During a UNSC session on Tuesday, Volker Perthes, the envoy who also serves as the UN’s head for Sudan’s democratic transition, said he will brief the council after the military seized power and jailed politicians and top officials, including Prime Minister Abdalla Hamdok.

Perthes, who gave a briefing virtually from Khartoum, stressed the importance of the council maintaining the unanimity on Sudan seen over the course of the past two years “in contrast to divisions which we have seen in any other countries in the region.”

Perthes also told reporters in New York: “If that unity is maintained I think it does indeed help, because the actors here to do take international opinion here quite seriously, in particular statements from the Security Council.”

A doctors committee has announced that at least three protesters were killed and 80 others were injured on Monday by military gunfire in front of the Sudanese army headquarters.

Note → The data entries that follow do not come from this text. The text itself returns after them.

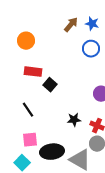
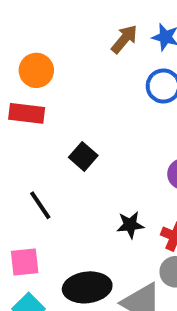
red rectangle: (33, 72) -> (27, 113), moved
pink square: (30, 140) -> (25, 262), moved

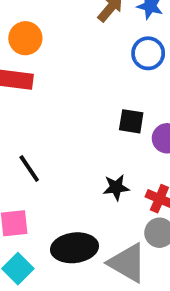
black square: (83, 156) -> (131, 121), moved, turned -32

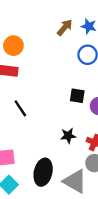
black line: (29, 168) -> (20, 108), moved
black ellipse: (75, 248) -> (43, 172), turned -70

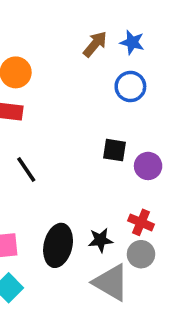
black star: (68, 136) -> (100, 240), moved
black ellipse: (43, 172) -> (58, 245), moved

Protests took place in response to the military’s arrest of Hamdok and members of the civilian government in Khartoum earlier on Monday. According to the Central Committee of Sudanese Doctors, security forces fired live bullets at the demonstrators.

On the same day, Abdel-Fattah al-Burhan, the head of Sudan’s ruling Sovereignty Council, declared a state of emergency and dissolved the transitional government, which was created to run the country after the ouster of long-time President Omar al-Bashir in 2019.